··· Material for this task
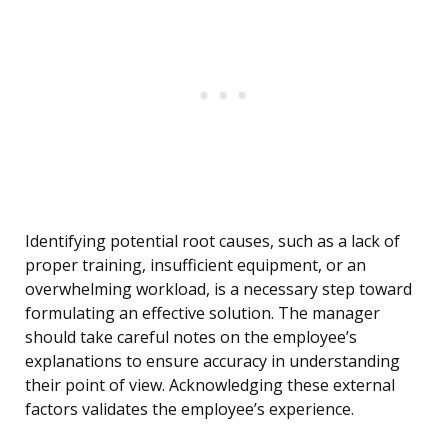
Identifying potential root causes, such as a lack of
proper training, insufficient equipment, or an
overwhelming workload, is a necessary step toward
formulating an effective solution. The manager
should take careful notes on the employee’s
explanations to ensure accuracy in understanding
their point of view. Acknowledging these external
factors validates the employee’s experience.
······
■ What you need to do
Only the lines from the one containing "explanations to ensure" through the last line of the records should appear, each written out exactly.

■ Solved exercise
explanations to ensure accuracy in understanding
their point of view. Acknowledging these external
factors validates the employee’s experience.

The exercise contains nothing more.